La Turquie, puissance majeure au Moyen-Orient
En définitive, cette crise révèle les failles de l’Otan, qui, selon Caroline Galactéros, n’existe principalement que pour répondre aux intérêts des États-Unis. Une intention trop souvent contraire aux intérêts européens et surtout français:
«L’Alliance atlantique est une enceinte qui vise à assurer le contrôle des États-Unis sur les réflexions et les actions des Européens en matière militaire et de sécurité. C’est donc un outil de la stratégie américaine. L’idée est précisément que l’Europe n’arrive jamais à s’émanciper, à devenir adulte, et à sortir de ce que j’appelle “l’enfance stratégique”.»
L’Europe –et donc la France– n’ont pu développer leurs propres politiques, notamment au Moyen-Orient et en Méditerranée orientale, zones où l’Otan est de plus en plus présente et où la Turquie s’affirme comme une pièce maîtresse. Les cas des guerres en Syrie et en Libye le démontrent parfaitement, puisqu’aussi bien Moscou que Washington sont obligés de composer avec Ankara. S’étant donc rendue indispensable pour les États-Unis dans ces régions, la Turquie l’est donc aussi devenue pour l’Otan, au grand dam de la France, qui expérimente les limites de l’Alliance:
«Qu’est-ce qui fait le lien finalement au sein de l’Alliance atlantique? C’était l’assujettissement américain. À part cela, quand nos intérêts divergent, cela se passe mal. Il est clair que Washington laisse faire, a donné un blanc-seing à Ankara aussi bien en Libye qu’en Syrie.»
Les chances pour que la Turquie quitte l’Alliance où même qu’elle soit sanctionnée par elle sont donc infimes. Ankara est fort et n’hésite pas à le clamer devant ses ennemis.
En effet, après l’incident en Méditerranée, l’ambassadeur de la Turquie en France s’est présenté devant la commission des Affaires étrangères, de la défense et des forces armées du Sénat, déclarant sans complexes devant les représentants du peuple français: «sans la Turquie, vous n’aurez plus d’Otan». Une déclaration culottée, selon Caroline Galactéros:
«Pour que l’ambassadeur turc puisse tenir un tel propos, vous imaginez ce que cela suppose, de faiblesse consentie, d’abandon, de renoncement de la part des puissances européennes. C’est quand même incroyable. On n’a pas besoin de la Turquie pour régler des tas d’autres problèmes, il suffit juste de le vouloir.»

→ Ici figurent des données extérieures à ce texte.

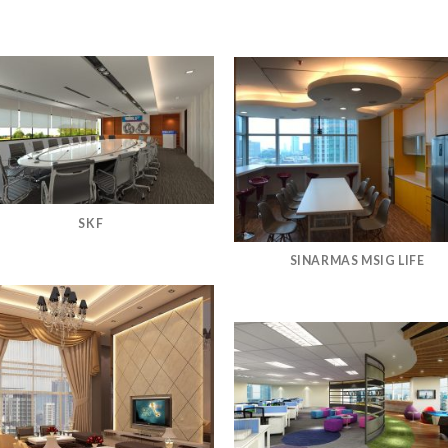
SKF
SINARMAS MSIG LIFE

Caroline Galactéros appelle donc la France à réagir. Si le but recherché n’est pas d’instaurer de mauvaises relations avec la Turquie d’Erdogan, Paris ne pourrait l’impasse sur l’affirmation de ses intérêts nationaux. La présidente de Geopragma plaide en définitive pour que la France adopte une vision géopolitique plus réaliste avec l’Alliance:
«Nous devrions en profiter pour sortir de l’organisation militaire intégrée de l’Otan. Et dire maintenant “ça suffit, nous faisons partie de l’Alliance quand les missions nous conviennent”. […] Il faut recréer de manière autonome, à partir d’une évaluation de nos menaces propres, une organisation de défense véritablement opérationnelle.»
Caroline Galactéros soutient cette idée d’une nouvelle alliance avec des partenaires européens, notamment du Sud (Italie, Grèce), mais aussi avec des pays d’Europe centrale et orientale. Un premier élément de réponse de la part des autorités est donc attendu dès ce lundi 13 juillet. La France et Jean-Yves Le Drian pourront soit «se faire respecter», soit «se coucher».